━━━ DATA UNDER STUDY ━━━

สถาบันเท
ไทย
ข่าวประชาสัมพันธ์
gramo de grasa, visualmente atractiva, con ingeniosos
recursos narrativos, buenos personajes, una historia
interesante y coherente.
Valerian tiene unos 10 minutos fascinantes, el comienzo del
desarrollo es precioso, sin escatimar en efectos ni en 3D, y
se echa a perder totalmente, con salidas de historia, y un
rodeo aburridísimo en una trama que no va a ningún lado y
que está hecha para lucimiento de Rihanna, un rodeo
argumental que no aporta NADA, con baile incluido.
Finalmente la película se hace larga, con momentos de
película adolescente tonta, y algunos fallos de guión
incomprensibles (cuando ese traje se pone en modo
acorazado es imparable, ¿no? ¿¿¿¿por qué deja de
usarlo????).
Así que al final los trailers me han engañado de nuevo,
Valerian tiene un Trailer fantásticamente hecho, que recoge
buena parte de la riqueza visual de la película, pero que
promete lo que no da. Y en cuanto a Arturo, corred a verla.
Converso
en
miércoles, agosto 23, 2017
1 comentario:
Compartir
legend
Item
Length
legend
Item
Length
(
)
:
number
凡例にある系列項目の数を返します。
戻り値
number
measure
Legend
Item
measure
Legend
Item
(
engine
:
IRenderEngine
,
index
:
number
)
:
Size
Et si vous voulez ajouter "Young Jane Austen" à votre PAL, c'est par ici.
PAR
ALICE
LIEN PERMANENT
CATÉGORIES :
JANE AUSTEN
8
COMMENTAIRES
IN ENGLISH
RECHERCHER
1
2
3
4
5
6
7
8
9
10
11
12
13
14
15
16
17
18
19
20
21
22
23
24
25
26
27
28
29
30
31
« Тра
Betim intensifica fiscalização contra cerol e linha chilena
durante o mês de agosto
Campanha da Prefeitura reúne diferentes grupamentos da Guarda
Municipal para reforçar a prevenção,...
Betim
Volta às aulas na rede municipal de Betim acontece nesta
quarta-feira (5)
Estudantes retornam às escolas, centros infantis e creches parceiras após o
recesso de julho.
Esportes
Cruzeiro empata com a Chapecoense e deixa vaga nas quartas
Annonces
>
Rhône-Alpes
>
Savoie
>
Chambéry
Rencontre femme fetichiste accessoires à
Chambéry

━━━

== WHAT TO DO ==
The records above are to be duplicated word for word.

== YOUR RESPONSE ==
สถาบันเท
ไทย
ข่าวประชาสัมพันธ์
gramo de grasa, visualmente atractiva, con ingeniosos
recursos narrativos, buenos personajes, una historia
interesante y coherente.
Valerian tiene unos 10 minutos fascinantes, el comienzo del
desarrollo es precioso, sin escatimar en efectos ni en 3D, y
se echa a perder totalmente, con salidas de historia, y un
rodeo aburridísimo en una trama que no va a ningún lado y
que está hecha para lucimiento de Rihanna, un rodeo
argumental que no aporta NADA, con baile incluido.
Finalmente la película se hace larga, con momentos de
película adolescente tonta, y algunos fallos de guión
incomprensibles (cuando ese traje se pone en modo
acorazado es imparable, ¿no? ¿¿¿¿por qué deja de
usarlo????).
Así que al final los trailers me han engañado de nuevo,
Valerian tiene un Trailer fantásticamente hecho, que recoge
buena parte de la riqueza visual de la película, pero que
promete lo que no da. Y en cuanto a Arturo, corred a verla.
Converso
en
miércoles, agosto 23, 2017
1 comentario:
Compartir
legend
Item
Length
legend
Item
Length
(
)
:
number
凡例にある系列項目の数を返します。
戻り値
number
measure
Legend
Item
measure
Legend
Item
(
engine
:
IRenderEngine
,
index
:
number
)
:
Size
Et si vous voulez ajouter "Young Jane Austen" à votre PAL, c'est par ici.
PAR
ALICE
LIEN PERMANENT
CATÉGORIES :
JANE AUSTEN
8
COMMENTAIRES
IN ENGLISH
RECHERCHER
1
2
3
4
5
6
7
8
9
10
11
12
13
14
15
16
17
18
19
20
21
22
23
24
25
26
27
28
29
30
31
« Тра
Betim intensifica fiscalização contra cerol e linha chilena
durante o mês de agosto
Campanha da Prefeitura reúne diferentes grupamentos da Guarda
Municipal para reforçar a prevenção,...
Betim
Volta às aulas na rede municipal de Betim acontece nesta
quarta-feira (5)
Estudantes retornam às escolas, centros infantis e creches parceiras após o
recesso de julho.
Esportes
Cruzeiro empata com a Chapecoense e deixa vaga nas quartas
Annonces
>
Rhône-Alpes
>
Savoie
>
Chambéry
Rencontre femme fetichiste accessoires à
Chambéry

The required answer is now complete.